■ **Information given**
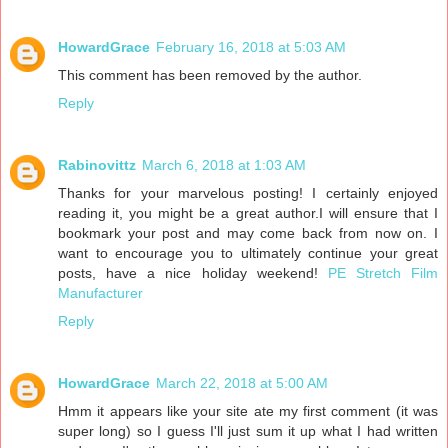
HowardGrace
February 16, 2018 at 5:03 AM
This comment has been removed by the author.
Reply
Rabinovittz
March 6, 2018 at 1:03 AM
Thanks for your marvelous posting! I certainly enjoyed
reading it, you might be a great author.I will ensure that I
bookmark your post and may come back from now on. I
want to encourage you to ultimately continue your great
posts, have a nice holiday weekend!
PE Stretch Film
Manufacturer
Reply
HowardGrace
March 22, 2018 at 5:00 AM
Hmm it appears like your site ate my first comment (it was
super long) so I guess I'll just sum it up what I had written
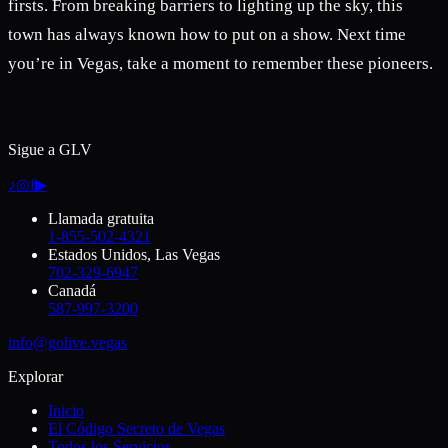
firsts. From breaking barriers to lighting up the sky, this
town has always known how to put on a show. Next time
you’re in Vegas, take a moment to remember these pioneers.
Sigue a GLV
♪
◎
f
▶
Llamada gratuita
1-855-502-4321
Estados Unidos, Las Vegas
702-329-6947
Canadá
587-997-3200
info@golive.vegas
Explorar
Inicio
El Código Secreto de Vegas
Todos los Servicios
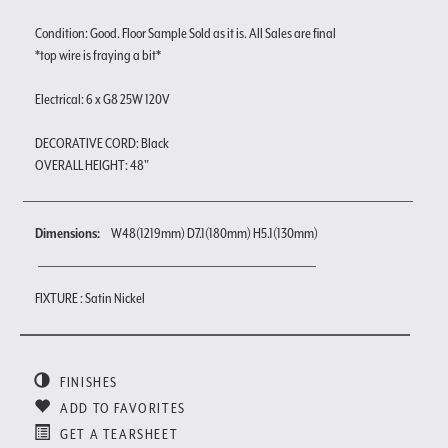
Condition: Good. Floor Sample Sold as it is. All Sales are final
*top wire is fraying a bit*
Electrical: 6 x G8 25W 120V
DECORATIVE CORD: Black
OVERALL HEIGHT: 48"
Dimensions:
W48(1219mm) D7.1(180mm) H5.1(130mm)
FIXTURE : Satin Nickel
FINISHES
ADD TO FAVORITES
GET A TEARSHEET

■ **Exercise**
Because the pictures are not wanted, retype every record exactly without them.

■ **Your solution**
HowardGrace
February 16, 2018 at 5:03 AM
This comment has been removed by the author.
Reply
Rabinovittz
March 6, 2018 at 1:03 AM
Thanks for your marvelous posting! I certainly enjoyed
reading it, you might be a great author.I will ensure that I
bookmark your post and may come back from now on. I
want to encourage you to ultimately continue your great
posts, have a nice holiday weekend!
PE Stretch Film
Manufacturer
Reply
HowardGrace
March 22, 2018 at 5:00 AM
Hmm it appears like your site ate my first comment (it was
super long) so I guess I'll just sum it up what I had written
firsts. From breaking barriers to lighting up the sky, this
town has always known how to put on a show. Next time
you’re in Vegas, take a moment to remember these pioneers.
Sigue a GLV
♪
◎
f
▶
Llamada gratuita
1-855-502-4321
Estados Unidos, Las Vegas
702-329-6947
Canadá
587-997-3200
info@golive.vegas
Explorar
Inicio
El Código Secreto de Vegas
Todos los Servicios
Condition: Good. Floor Sample Sold as it is. All Sales are final
*top wire is fraying a bit*
Electrical: 6 x G8 25W 120V
DECORATIVE CORD: Black
OVERALL HEIGHT: 48"
Dimensions:
W48(1219mm) D7.1(180mm) H5.1(130mm)
FIXTURE : Satin Nickel
FINISHES
ADD TO FAVORITES
GET A TEARSHEET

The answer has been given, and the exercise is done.